El “individualismo de Estado” es así una nueva forma de totalitarismo que pretende reducir al hombre a una sola dimensión, la horizontal y ya sabemos que, como advierte Benedicto XVI, “cuando Dios pierde su centralidad, el hombre pierde justo lugar, no se encuentra más su lugar en la creación, en las relaciones con los demás” (Catequesis semanal por el Año de la Fe, Noviembre 2012). Y es que no podemos prescindir de nuestras relaciones con los demás.

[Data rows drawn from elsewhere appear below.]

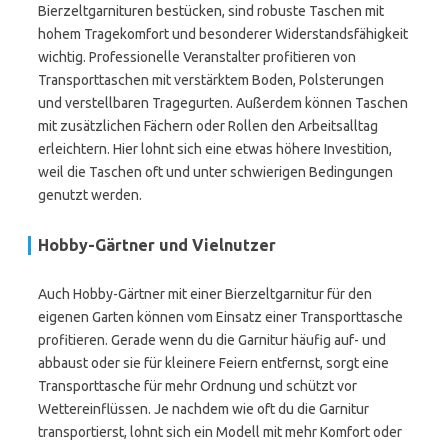
Bierzeltgarnituren bestücken, sind robuste Taschen mit
hohem Tragekomfort und besonderer Widerstandsfähigkeit
wichtig. Professionelle Veranstalter profitieren von
Transporttaschen mit verstärktem Boden, Polsterungen
und verstellbaren Tragegurten. Außerdem können Taschen
mit zusätzlichen Fächern oder Rollen den Arbeitsalltag
erleichtern. Hier lohnt sich eine etwas höhere Investition,
weil die Taschen oft und unter schwierigen Bedingungen
genutzt werden.
Hobby-Gärtner und Vielnutzer
Auch Hobby-Gärtner mit einer Bierzeltgarnitur für den
eigenen Garten können vom Einsatz einer Transporttasche
profitieren. Gerade wenn du die Garnitur häufig auf- und
abbaust oder sie für kleinere Feiern entfernst, sorgt eine
Transporttasche für mehr Ordnung und schützt vor
Wettereinflüssen. Je nachdem wie oft du die Garnitur
transportierst, lohnt sich ein Modell mit mehr Komfort oder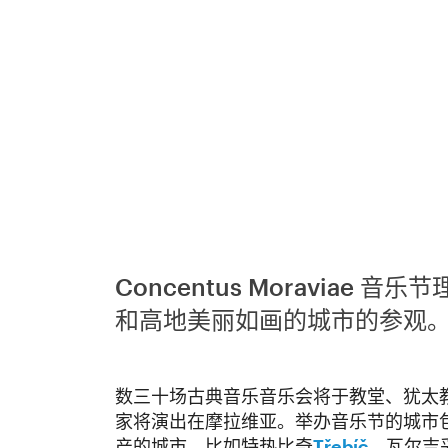
Concentus Moravia
和高地美丽如画的城市的参观
数三十场古典音乐音乐会将于教堂、犹太
家将演出在摩拉维亚。举办音乐节的城市
产的城市，比如特热比奇
Třebíč
，瓦尔吉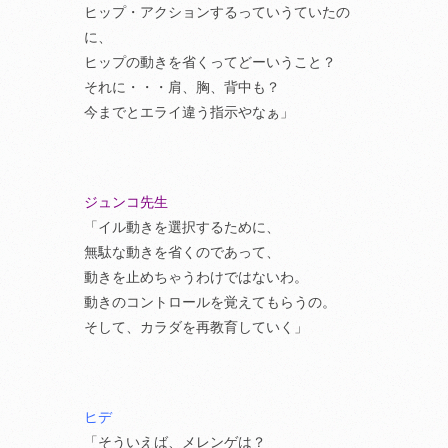
ヒップ・アクションするっていうていたの
に、
ヒップの動きを省くってどーいうこと？
それに・・・肩、胸、背中も？
今までとエライ違う指示やなぁ」
ジュンコ先生
「イル動きを選択するために、
無駄な動きを省くのであって、
動きを止めちゃうわけではないわ。
動きのコントロールを覚えてもらうの。
そして、カラダを再教育していく」
ヒデ
「そういえば、メレンゲは？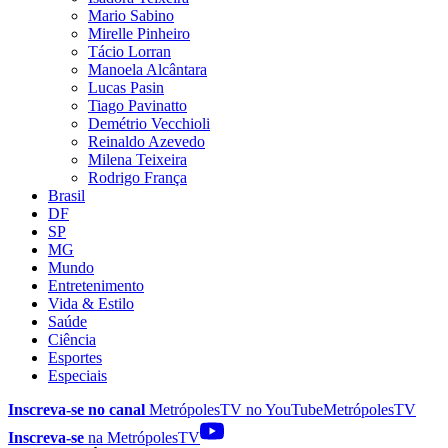
Mario Sabino
Mirelle Pinheiro
Tácio Lorran
Manoela Alcântara
Lucas Pasin
Tiago Pavinatto
Demétrio Vecchioli
Reinaldo Azevedo
Milena Teixeira
Rodrigo França
Brasil
DF
SP
MG
Mundo
Entretenimento
Vida & Estilo
Saúde
Ciência
Esportes
Especiais
Inscreva-se no canal
MetrópolesTV no
YouTube
MetrópolesTV
Inscreva-se
na MetrópolesTV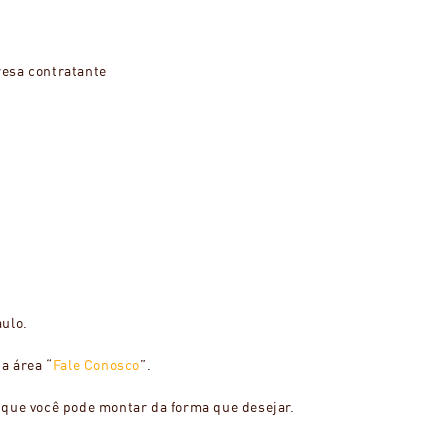
resa contratante
aulo.
a área “
Fale Conosco
”.
 que você pode montar da forma que desejar.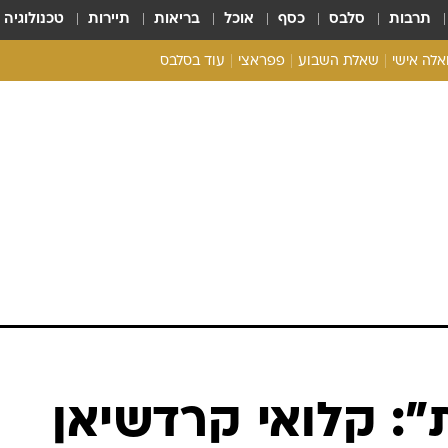
תרבות
סלבס
כסף
אוכל
בריאות
תיירות
טכנולוגיה
ואלה אישי
שאלת השבוע
פפראצי
עוד בסלבס
ריאליטי צ'ק
אונלי פאן
בית המלוכה
כל הכתבות
רכלו לנו
ת": קלואי קרדשיאן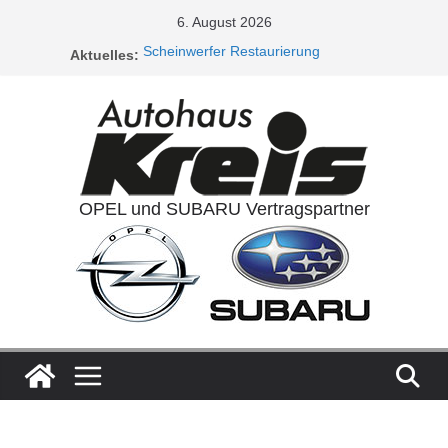
Zum
6. August 2026
Inhalt
Scheinwerfer Restaurierung
Aktuelles:
springen
Service Aktionen / Opel 5plus Service
Ladeluftkühler
Auspuffanlagen
Ventilreinigung
OPEL und SUBARU Vertragspartner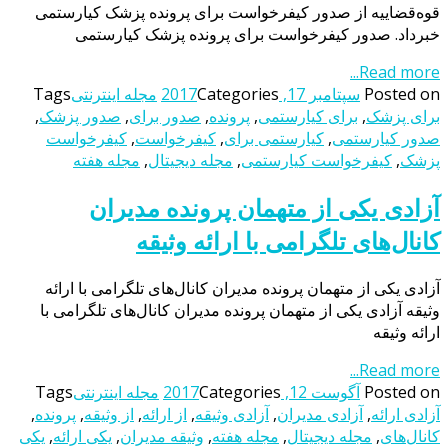
قوه‌قضاییه از صدور کیفرخواست برای پرونده پزشک کیارستمی
خبرداد. صدور کیفرخواست برای پرونده پزشک کیارستمی
Read more...
Posted on
سپتامبر 17, 2017
Categories
مجله اینترنتی
Tags
برای پزشک
,
برای کیارستمی
,
پرونده
,
صدور برای
,
صدور پزشک
,
صدور کیارستمی
,
کیارستمی برای
,
کیفرخواست
,
کیفرخواست
پزشک
,
کیفرخواست کیارستمی
,
مجله دیجیتال
,
مجله هفته
آزادی یکی از متهمان پرونده مدیران
کانال‌های تلگرامی با ارائه وثیقه
آزادی یکی از متهمان پرونده مدیران کانال‌های تلگرامی با ارائه
وثیقه آزادی یکی از متهمان پرونده مدیران کانال‌های تلگرامی با
ارائه وثیقه
Read more...
Posted on
آگوست 12, 2017
Categories
مجله اینترنتی
Tags
آزادی ارائه
,
آزادی مدیران
,
آزادی وثیقه
,
از ارائه
,
از وثیقه
,
پرونده
,
کانال‌های
,
مجله دیجیتال
,
مجله هفته
,
وثیقه مدیران
,
یکی ارائه
,
یکی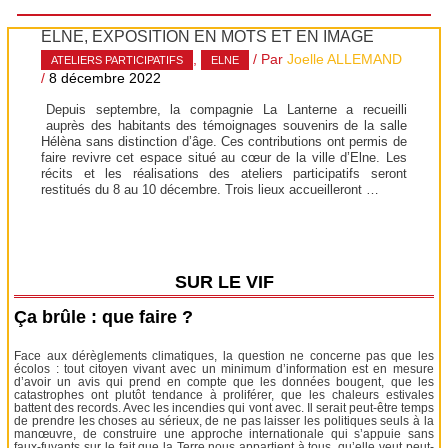
ELNE, EXPOSITION EN MOTS ET EN IMAGE
,
/ Par
Joelle ALLEMAND
ATELIERS PARTICIPATIFS
ELNE
/
8 décembre 2022
Depuis septembre, la compagnie La Lanterne a recueilli
auprès des habitants des témoignages souvenirs de la salle
Hélèna sans distinction d’âge. Ces contributions ont permis de
faire revivre cet espace situé au cœur de la ville d’Elne. Les
récits et les réalisations des ateliers participatifs seront
restitués du 8 au 10 décembre. Trois lieux accueilleront …
SUR LE VIF
Ça brûle : que faire ?
Face aux dérèglements climatiques, la question ne concerne pas que les
écolos : tout citoyen vivant avec un minimum d’information est en mesure
d’avoir un avis qui prend en compte que les données bougent, que les
catastrophes ont plutôt tendance à proliférer, que les chaleurs estivales
battent des records. Avec les incendies qui vont avec. Il serait peut-être temps
de prendre les choses au sérieux, de ne pas laisser les politiques seuls à la
manœuvre, de construire une approche internationale qui s’appuie sans
faux-fuyants sur le fait que la Terre nous appartient à tous, qu’elle veut peut-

Por todo ello, frente a las imposiciones de estas nuevas formas de “individualismo de Estado”, de ese primado del «yo», los católicos debemos recordar a esta sociedad que para que una persona llegue a ser una misma lo debe hacer desde el otro; porque somos seres relacionales por nuestra propia naturaleza. Que más allá del egoísmo existencialista cada uno de nosotros somos un “yo” que se convierte en sí mismo sólo desde el “tú” y desde el “vosotros”, y que desde esa relación podemos llegar al “Tú” de Dios, pues el hombre está creado para el diálogo y para la comunión con los demás y con Dios.
Podemos así preguntarnos si una vida en soledad y aislamiento personal es realmente una vida autónoma e independiente y por ello verdaderamente libre, tal y como se nos propone desde determinados sectores sociales y políticos que se dicen progresistas y nos acaban conduciendo a una «egología» en la que el ser humano es reducido a su dimensión individual.